In English class, we read a excerpt from Miguel de Cervantes _Don Quixote._
(It was an English translation.)  it gives this one phrase "...tantum pellis et ossa fuit."  and the footnote says it's a Spanish phrase meaning "was all skin and bones."  

Is this old Spanish or something?  It looks more like Latin or French to me.

Thanks!


----------



## mnewcomb71

It is Latin...


----------



## charisma_classic

That is a Latin phrase.

Makes one wonder about the book...


----------



## Eva Maria

Boerboel said:


> In English class, we read a excerpt from Miguel de Cervantes _Don Quixote._
> (It was an English translation.) it gives this one phrase "...tantum pellis et ossa fuit." and the footnote says it's a Spanish phrase meaning "was all skin and bones."
> 
> Is this old Spanish or something? It looks more like Latin or French to me.
> 
> Thanks!


 
B,

The footnote was mistaken: it's not Spanish, but Latin. In "Don Quixote", which was written in the XVII century, you can find some classical quotations, which were usual in the works of the writers of the period.

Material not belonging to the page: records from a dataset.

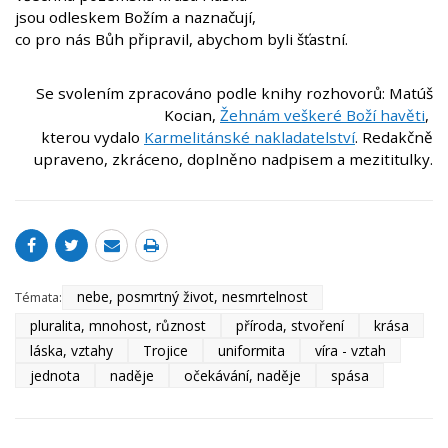
jsou odleskem Božím a naznačují,
co pro nás Bůh připravil, abychom byli šťastní.
Se svolením zpracováno podle knihy rozhovorů: Matúš
Kocian,
Žehnám veškeré Boží havěti
,
kterou vydalo
Karmelitánské nakladatelství
. Redakčně
upraveno, zkráceno, doplněno nadpisem a mezititulky.
nebe, posmrtný život, nesmrtelnost
Témata:
pluralita, mnohost, různost
příroda, stvoření
krása
láska, vztahy
Trojice
uniformita
víra - vztah
jednota
naděje
očekávání, naděje
spása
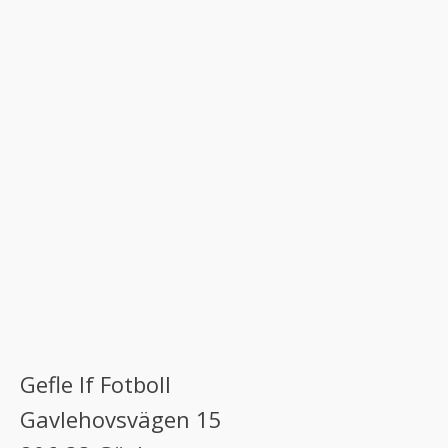
Gefle If Fotboll
Gavlehovsvägen 15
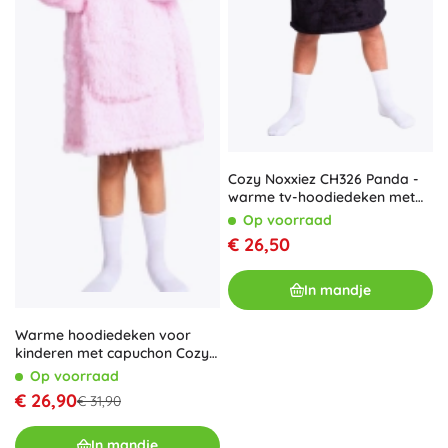
Cozy Noxxiez CH326 Panda -
warme tv-hoodiedeken met
capuchon voor kinderen 7 - 12
Op voorraad
jaar
€ 26,50
In mandje
Warme hoodiedeken voor
kinderen met capuchon Cozy
Noxxiez – Eenhoorn (7–12 jaar)
Op voorraad
€ 26,90
€ 31,90
In mandje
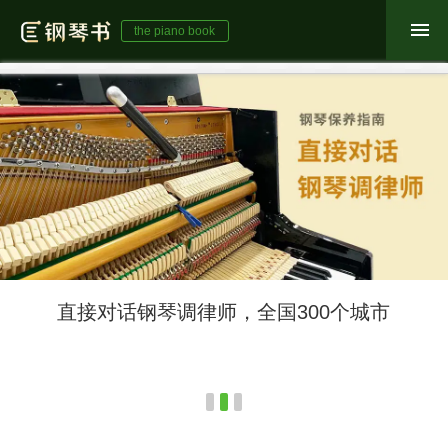
the piano book
直接对话钢琴调律师，全国300个城市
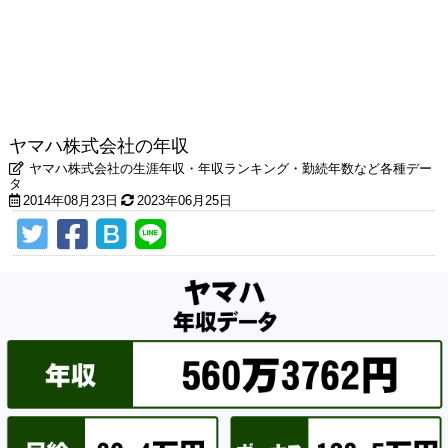
ヤマハ株式会社の年収
ヤマハ株式会社の生涯年収・年収ランキング・勤続年数など各種デー
タ
2014年08月23日
2023年06月25日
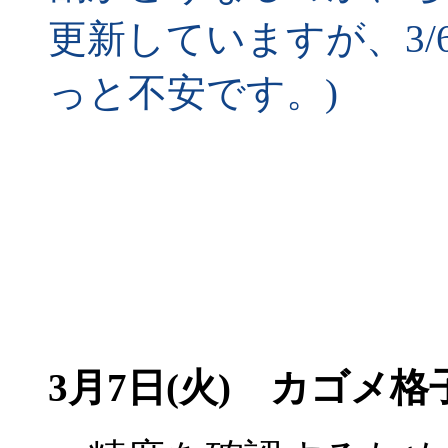
更新していますが、3
っと不安です。)
3月7日(火)
カゴメ格子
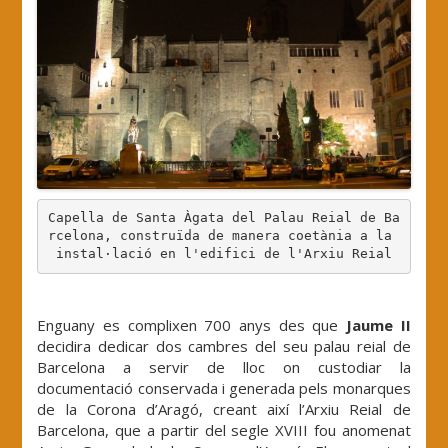
Capella de Santa Àgata del Palau Reial de Ba
rcelona, construïda de manera coetània a la 
instal·lació en l'edifici de l'Arxiu Reial
.
Enguany es complixen 700 anys des que
Jaume II
decidira dedicar dos cambres del seu palau reial de
Barcelona a servir de lloc on custodiar la
documentació conservada i generada pels monarques
de la Corona d’Aragó, creant així l’Arxiu Reial de
Barcelona, que a partir del segle XVIII fou anomenat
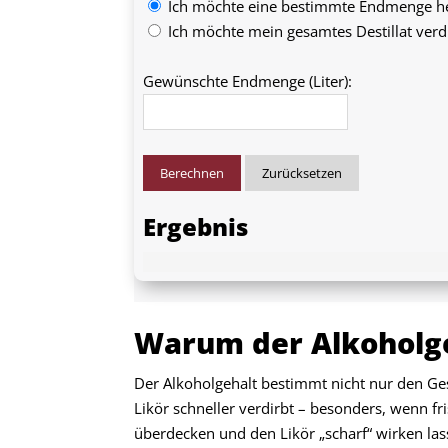
Ich möchte eine bestimmte Endmenge he
Ich möchte mein gesamtes Destillat ver
Gewünschte Endmenge (Liter):
Berechnen
Zurücksetzen
Ergebnis
Warum der Alkoholgeh
Der Alkoholgehalt bestimmt nicht nur den Ges
Likör schneller verdirbt – besonders, wenn f
überdecken und den Likör „scharf“ wirken las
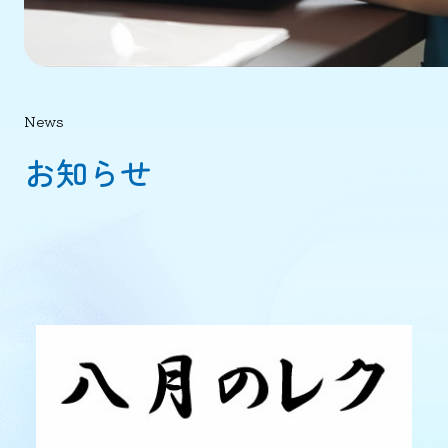
News
お知らせ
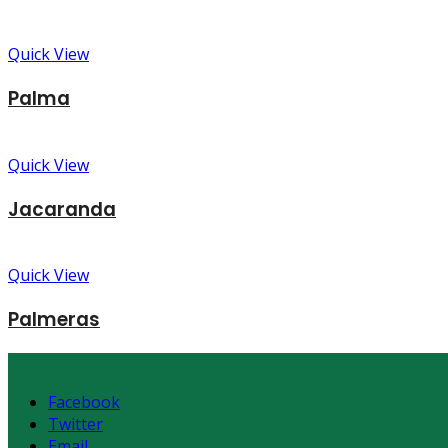
Quick View
Palma
Quick View
Jacaranda
Quick View
Palmeras
Facebook
Twitter
Email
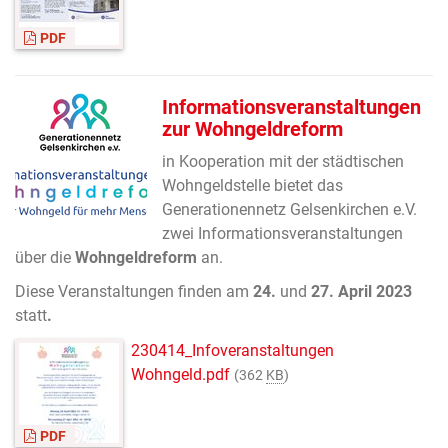
PDF
Informationsveranstaltungen
zur Wohngeldreform
in Kooperation mit der städtischen
Wohngeldstelle bietet das
Generationennetz Gelsenkirchen e.V.
zwei Informationsveranstaltungen
über die
Wohngeldreform
an.
Diese Veranstaltungen finden am
24.
und
27. April 2023
statt
.
230414_Infoveranstaltungen
Wohngeld.pdf
(362
KB
)
PDF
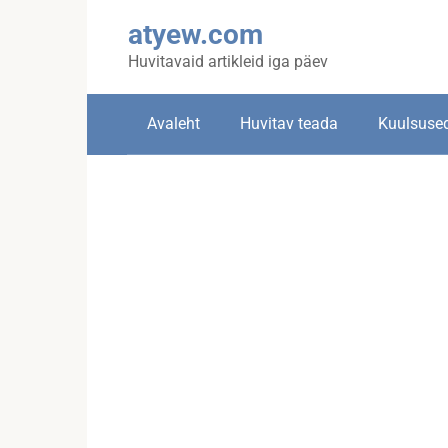
Skip
atyew.com
to
content
Huvitavaid artikleid iga päev
Avaleht
Huvitav teada
Kuulsuse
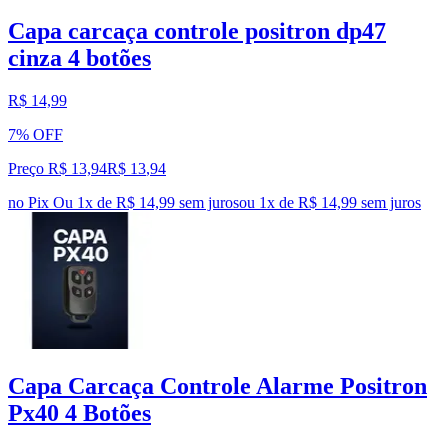
Capa carcaça controle positron dp47
cinza 4 botões
R$ 14,99
7% OFF
Preço R$ 13,94
R$
13
,
94
no Pix
Ou 1x de R$ 14,99 sem juros
ou
1
x de
R$ 14,99
sem juros
Capa Carcaça Controle Alarme Positron
Px40 4 Botões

Creo que se trata de parte de la descripción de Rocinante, ¿verdad?

But the translation of the quotation is OK.

EM


----------



## Boerboel

Thanks! I didn't think it looked like Spanish. But I wasn't positive if maybe old Spanish was like that. So I suppose my literature book was wrong. hehe...

EDIT: EM:  Sí, es parte de la descripción de Rocinante.


----------



## Doktor Faustus

En el uso corriente del castellano quedaron consagrados muchos usos introducidos por Cervantes en el Quijote. La expresión "piel y huesos" (pellis et ossa) es muy frecuente para referirse a personas extremadamente delgadas, como yo


----------



## ChamuskoeL

This is in latin but it can be translated to the Spanish writing as "tanta piel y huesos fue,"


----------



## bearded

ChamuskoeL said:


> This is in latin but it can be translated to the Spanish writing as "tanta piel y huesos fue,"


Are you sure?  ''Tantum'' means only = 'solamente' (adverb) in Latin.  I would say _Solamente/solo fue piel y huesos (''fue puro hueso y pellejo'') _= ..was all/only skin and bones.


----------